The Australian National Dictionary of Biography has an excellent article on her. Her life was not an easy one. Failing eyesight forced her to give up writing. Her reading public never had any idea who she was, she had severe financial difficulties and was sometimes placed in jail for vagrancy and drunkenness. In the last few years of her life, The Australian Journal to its great credit supported her with a small pension.
"The White Maniac: A Doctor’s Tale" is really well done enjoyable story. If I had been living in Australia at the time I would have been an eager reader of her work. The lead character and narrator of the story, set in London, is a rich young doctor, very highly regarded for his skills and his discretion. One day he is out and about and he sees a man getting out of a carriage, all dressed in white. His actions are odd and mysterious so the doctor investigates a bit and finds he lives in an all white house. He begins to take an interest in the strange man, a foreigner of some undisclosed sort, and one day he sees him out in town wear a dark outfit but when he follows him home he notices the man changes his clothes inside the carriage to all white. He talks to the man's driver and he tells him inside the house the only color is white. He wants to know why.
Then one day to is great amazement the man comes to his office for a consultation. He turns out to be a duke and he asks the doctor if he can help him with the most confidential of medical problems. He tells him he is the guardian for the daughter of his late brother, a princess. He says she is mad. He seems to be about to tell him what is wrong with her then he begins to shudder and tremble and begs the doctor to come to see her at the house. He comes and the house is totally white as is everything inside the house. He meets the princess, in her late teens or early twenties and of course she is very beautiful and he sees nothing wrong with her. She tells him her uncle is the one who is mad and he keeps her prisoner in this all white world.

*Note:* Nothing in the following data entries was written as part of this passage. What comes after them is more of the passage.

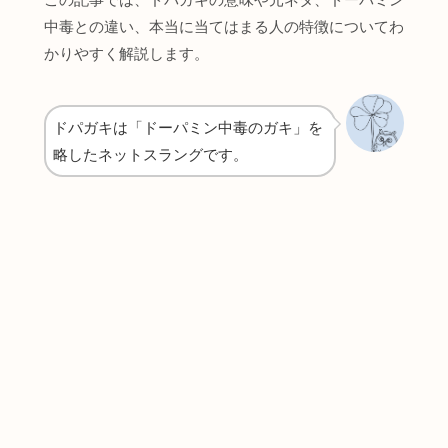
中毒との違い、本当に当てはまる人の特徴についてわ
かりやすく解説します。
ドパガキは「ドーパミン中毒のガキ」を
略したネットスラングです。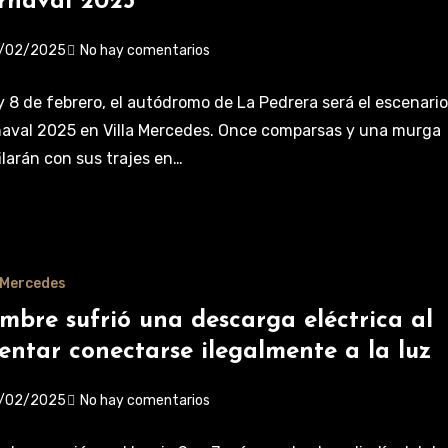
rnaval 2025
/02/2025
No hay comentarios
 y 8 de febrero, el autódromo de La Pedrera será el escenario
aval 2025 en Villa Mercedes. Once comparsas y una murga
ilarán con sus trajes en…
a Mercedes
mbre sufrió una descarga eléctrica al
tentar conectarse ilegalmente a la luz
/02/2025
No hay comentarios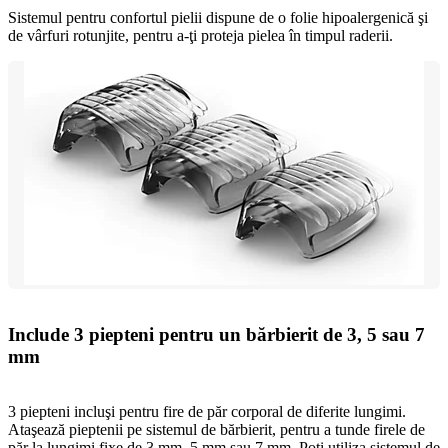
Sistemul pentru confortul pielii dispune de o folie hipoalergenică şi
de vârfuri rotunjite, pentru a-ţi proteja pielea în timpul raderii.
Include 3 piepteni pentru un bărbierit de 3, 5 sau 7
mm
3 piepteni incluşi pentru fire de păr corporal de diferite lungimi.
Ataşează pieptenii pe sistemul de bărbierit, pentru a tunde firele de
păr la lungimi fixe de 3 mm, 5 mm sau 7 mm. Poţi utiliza sistemul de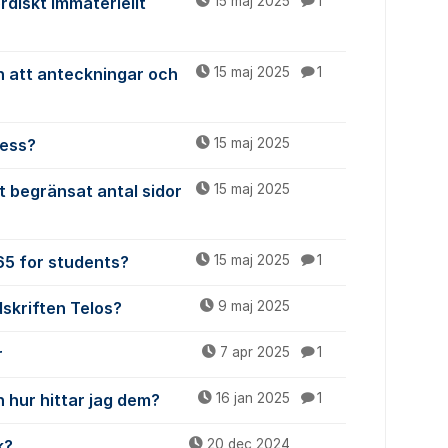
ordiskt Immateriellt
15 maj 2025
1
n att anteckningar och
15 maj 2025
1
cess?
15 maj 2025
t begränsat antal sidor
15 maj 2025
365 for students?
15 maj 2025
1
dskriften Telos?
9 maj 2025
r
7 apr 2025
1
 hur hittar jag dem?
16 jan 2025
1
k?
20 dec 2024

He comes back several times and he begins to fall in love with her. He demands to know from her uncle why she is locked up and he tells him he sees nothing wrong with her. The uncle then tells him an amazing story detailing the madness of the princess, her near homicidal rages caused by seeing anything of the color scarlet. The doctor is now quite convinced it is the uncle who is insane and the tells him he wants to marry the princess in order to set her free. The uncle is horrified over this and begs him not to persist in this idea. In order to prove the uncle insane, the comes to the house, dressed all in white with a hidden gift for the princess, a bouquet of scarlet flowers. I will leave the horrific ending unspoiled.
You can read this story online here.
This is a story very much worth reading, both as a historical document and for its intrinsic worth. If you look, you will find a good bit of her work online.